Certified Nurse-Midwives (CNMs) offer care during labor and delivery. Picking a CNM may be smart if you want a “natural”, treatment-free childbirth and aren’t expecting complications. If complications develop, your CNM will refer you to an OB.
Family doctors, as you doubtless know, are your everyday doctors who treat everything from backaches to fevers and everything in between. Many such doctors offer pregnancy-related care and assistance. Some offer a full range of prenatal (pre-birth) and postpartum (post-birth) services, including assistance with delivering your baby, while others only offer prenatal care. A family doctor can be a good “middle ground” between a CNM and an OB.
What are your other primary needs?
If you have an idea of the type of PCP you want, it’s time to consider your other needs:
- Location: Needless to say, a PCP who lives nearby and is easy to reach should be prioritized. Alternatively, you may want to consider someone who is available online.
- Availability: Many PCPs are incredibly busy people. Despite their experience, they may not be able to dedicate the time and attention that you need. Make sure your PCP is available.
- Personality: Bedside manner is not something you should ignore. It can help you feel more settled during your pregnancy. You should also choose someone you feel safe with.
- Insurance coverage: Last but not least, make sure any doctor you choose is covered by your insurance provider.
Ask the people you know for referrals
You could ask the people you know for a referral to a good doctor, such as your friends and family who have had a baby before. They should be able to point you in the right direction, give you advice, and help you avoid problem doctors. If you have a family physician who doesn’t offer pregnancy care, they may be able to refer you to a doctor who does.
Check your insurer’s “in-network” doctors
Your insurance provider will pay for healthcare costs with a select few healthcare providers referred to as “in-network” providers. You may be able to find qualified, reputable doctors by going through the list that’s up on your insurer’s website.
Move to a better health insurance plan
Sometimes it’s better to move to a different health insurance plan, one that offers access to more “in-network” doctors and, perhaps, extra benefits for pregnancy. You should carefully research your options if you need to purchase a health insurance policy. If you’re a freelancer, then you can purchase a policy through the marketplace or through the Freelancer’s Union.
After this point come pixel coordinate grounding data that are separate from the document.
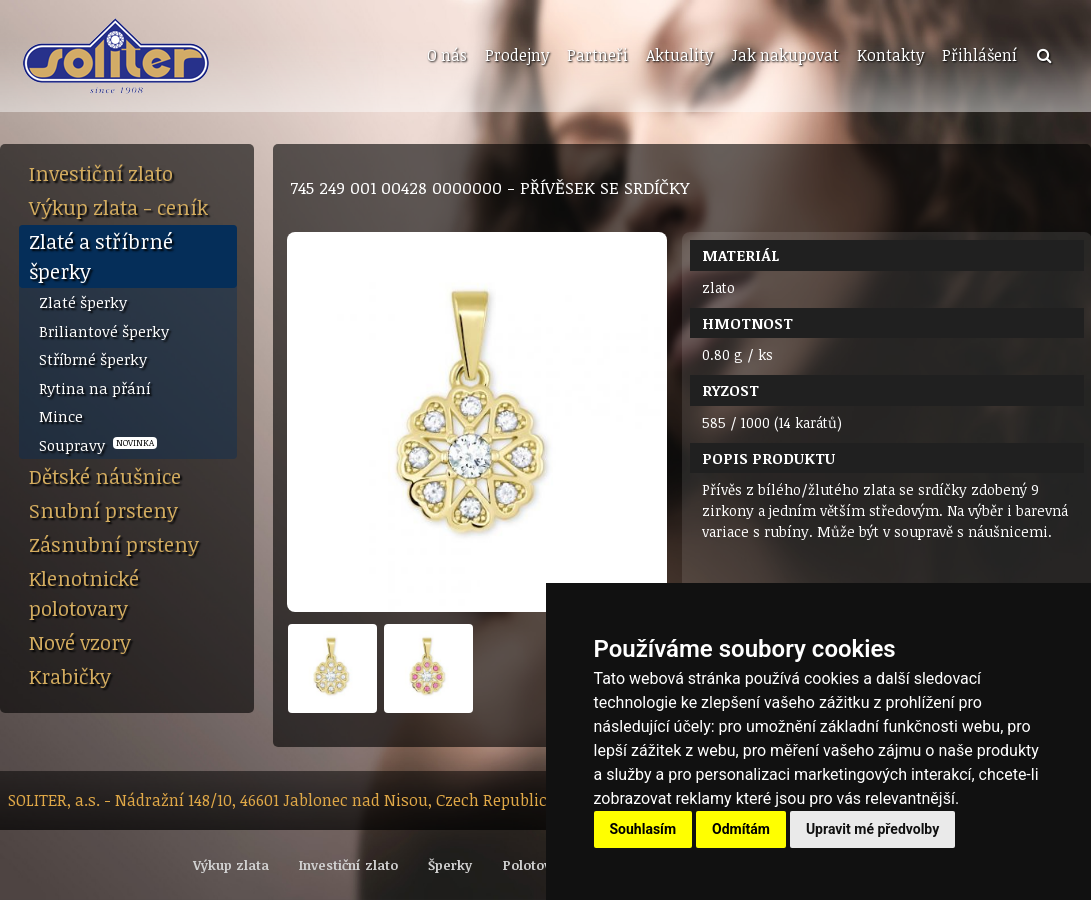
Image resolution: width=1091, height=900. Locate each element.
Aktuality (679, 55)
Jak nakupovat (785, 55)
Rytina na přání (95, 388)
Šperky (450, 865)
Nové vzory (80, 642)
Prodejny (517, 55)
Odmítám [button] (741, 829)
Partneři (597, 55)
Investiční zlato (101, 173)
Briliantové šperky (104, 331)
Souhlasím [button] (643, 829)
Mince (61, 416)
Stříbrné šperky (93, 359)
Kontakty (890, 55)
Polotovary (537, 865)
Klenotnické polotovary (84, 593)
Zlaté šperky (83, 302)
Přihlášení (979, 55)
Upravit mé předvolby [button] (872, 829)
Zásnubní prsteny (114, 544)
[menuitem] (445, 56)
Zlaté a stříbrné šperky (101, 256)
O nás (447, 55)
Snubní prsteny (103, 510)
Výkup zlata (231, 865)
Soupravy (98, 445)
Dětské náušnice (105, 476)
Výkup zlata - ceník (118, 207)
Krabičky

Check your doctor’s credentials
When you have a shortlist of suitable doctors, it’s important that you check their credentials. Make sure they’re certified by a body like the American Board of Medical Specialties (ABMS). Furthermore, you may want to see their specializations. For instance, some doctors work exclusively with alternative medicine, which you may or may not want to avoid.
What’s their reputation?
Your doctor’s reputation is important. This includes the reputation of the people who work with them – such as RNs, assistants, and other staff. You want someone with good reviews, a good attitude, experience, and a willingness to work with you. You should read testimonials, check reviews, and have a face-to-face meeting with your doctor to get a feel for their services before making a choice. Reputation Defender offers some reputation-check pointers.
Work with specialists for disorders like Hyperemesis Gravidarum
Using specialists for conditions like Hyperemesis Gravidarum (HG) – intense vomiting and nausea – may be a good idea. This is a serious condition that could cause central nervous complications, kidney injury, and acute liver failure if left untreated. You will receive extra attention, targeted advice, and better care for your condition in general.
Take your time when finding a primary care doctor for your pregnancy. It pays to shop around, check reputations, and even change insurance providers for more in-network doctors. Your choice will have a massive impact on your pregnancy experience, not to mention the quality of care your newborn receives afterward.